# Estimating by SF or LF



## Pierson Painting (Mar 25, 2011)

Newbe at powerwashing. From small midwest town, trying to figure what to charge for washing. I understand the per square foot method, but in my searching for ideas of what to charge, I have come across rates for linear foot, when would you figure per linear foot, fences or walls?


----------



## NEPS.US (Feb 6, 2008)

Try charging by time.


----------



## PressurePros (May 6, 2007)

Fences and walls you can measure and get square feet (I do not subtract for spacing between fencing). I use 7 square feet per linear foot of handrail. That covers the fascia board as well. 
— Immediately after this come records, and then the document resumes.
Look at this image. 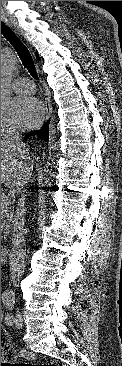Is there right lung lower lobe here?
I'll list each match as a JSON object with an SVG mask.
<instances>
[{
    "mask_svg": "<svg viewBox=\"0 0 122 366\" xmlns=\"http://www.w3.org/2000/svg\"><path fill=\"white\" fill-rule=\"evenodd\" d=\"M48 127H49V121H48V122H46V123L42 126V128H41L40 130H38V131H34V132H30V133H27V134L25 135V139H27V138H28L29 136H31V135L36 134V135L40 136V137L42 138V140L47 141V140H48V138H49V129H48Z\"/></svg>",
    "mask_w": 122,
    "mask_h": 366,
    "instance_id": "98d812e1",
    "label": "right lung lower lobe"
}]
</instances>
Watch those posted rates. You really have to base upon your own efficiency. If it helps, in the Philly suburbs, I charge $1.75 per s/f (all wood, not just the floor) to clean and seal which includes materials. We are fast and efficient. That rate could make you lose money. In some markets homeowners may laugh you off the deck at that rate.


----------



## Finn (Dec 18, 2011)

I pm you but thought this might be of benefit to others
Hope all is well with you, my SW branch have offered me a 2700psi power washer it has been fully serviced but he says that it leaks a little, what's the worse case scenario I can have it for $200[


----------



## chrisn (Jul 15, 2007)

Pierson Painting said:


> Newbe at powerwashing. From small midwest town, trying to figure what to charge for washing. I understand the per square foot method, but in my searching for ideas of what to charge, I have come across rates for linear foot, when would you figure per linear foot, fences or walls?


 
As much as the market will take


----------



## Oden (Feb 8, 2012)

I use linear feet to estimate most areas. I think it's easier. If I have say a six foot high fence and i'm pricing a task to be performed at say a dollar per sq. ft. then each linear foot is six square ft-or six dollars per linear foot.


----------